Last year, Vice News released a documentary on what life is like under Hisbah in Raqqa during Ramadan. The footage shows how the religious police check on shops and scrutinise produce, while at the same time ensuring their strict rules on women’s appearances are adhered to.

And the Express reports:

“Songs and music are forbidden in Islam as they prevent one from the remembrance of god and the koran and are a temptation and corruption of the heart,” according to a statement issued by Isis.

This state of affairs is just like that of Geneva when Jehan Calvin (1509-1564) was its dictator.

We quote from our own post, Calvin: a chapter in the terrible history of Christianity, April 10, 2010:

“[Calvin] instituted a totalitarian reign of terror.

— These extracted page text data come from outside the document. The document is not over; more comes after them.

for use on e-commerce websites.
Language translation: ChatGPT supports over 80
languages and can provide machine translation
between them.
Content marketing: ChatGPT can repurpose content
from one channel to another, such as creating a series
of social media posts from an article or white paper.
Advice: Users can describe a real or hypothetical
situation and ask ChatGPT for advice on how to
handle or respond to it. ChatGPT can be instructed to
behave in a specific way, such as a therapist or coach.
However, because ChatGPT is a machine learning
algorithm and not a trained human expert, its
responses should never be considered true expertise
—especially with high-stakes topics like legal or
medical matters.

He was as convinced a collectivist as Hitler, Stalin, Mao and the rest. He would allow “no liberty, no freedom of the will, for [a] man could only misuse such privileges. … [He, Calvin] must frighten him … until he unresistingly accepts his position in the pious and obedient herd, until he has merged in that herd all that is individual within him, so that the individual, the extraordinary, vanishes without leaving a trace.”

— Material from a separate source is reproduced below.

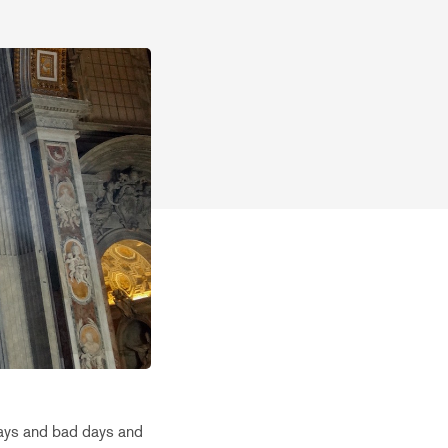
days and bad days and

So wrote Stefan Zweig in his devastating dissection of Calvin and Calvinism, The Right to Heresy. He goes on:

“To achieve this draconian suppression of personality, to achieve this vandal expropriation of the individual in favour of the community, Calvin had a method all his own, the famous Church ‘discipline’. A harsher curb upon human impulses and desires has hardly been devised by and imposed upon man down to our own days [pre-Second World War]. From the first hour of his dictatorship, this brilliant organizer herded his flock … within a barbed-wire entanglement of … prohibitions, the so-called ‘Ordinances’; simultaneously creating a special department to supervise the working of terrorist morality … called the Consistory [which was] expressly instructed to keep watch upon the private life of every one in Geneva. … Private life could hardly be said to exist any longer … From moment to moment, by day and by night, there might come a knocking at the entry, and a number of ‘spiritual police’ announce a ‘visitation’ without the citizen concerned being able to offer resistance. Once a month, rich and poor, the powerful and the weak, had to submit to the questioning of these professional ‘police des moeurs’. “

The moral police poked into every corner, examined every part of every house, and even the bodies of those who lived in it. Their clothes and shoes, the hair on their heads, was inspected. Clothes must be dark and plain; hair must not be artificially curled.

“From the bedroom they passed on to the kitchen table, to ascertain whether the prescribed diet was not being exceeded by a soup or a course of meat, or whether sweets and jams were hidden away somewhere.”

They pried into bookshelves – only books approved by the Consistory were permitted.

“The servants were asked about the behaviour of their masters, and the children were cross-questioned as to the doings of their parents.”

Visitors to the city had their baggage examined. Every letter, in and out, was opened. Citizens could not write letters to anyone outside the city, and any Genevan permitted to travel abroad was watched in foreign lands by Calvin’s spies. …

As far as he could, Calvin put an end to pleasure. Music – except for what Calvin deemed to be sacred – was forbidden. So was dancing, skating and sport. Theaters and all other public amusements including popular festivals, were prohibited. Wheeled carriages were not allowed. People had to walk to wherever they needed to go. Guests at family celebrations, even weddings and baptisms, were limited in number to twenty. (The names parents could give their children had to be from an approved list.) The red wine of the district could be drunk in small quantities, but no other alcohol. Innkeepers were not allowed to serve their guests until they had seen them saying their prayers, and had to spy on them throughout their stay and report on them to the authorities.

Punishments included imprisonment in irons, hanging, decapitation, burning to death.

If ever the expression “soul-mates” applied to any two people, it surely applies – regardless of the distance of time between them – to Jehan Calvin and Abu Bakr al-Baghdadi, leader of IS/ISIS/ISIL.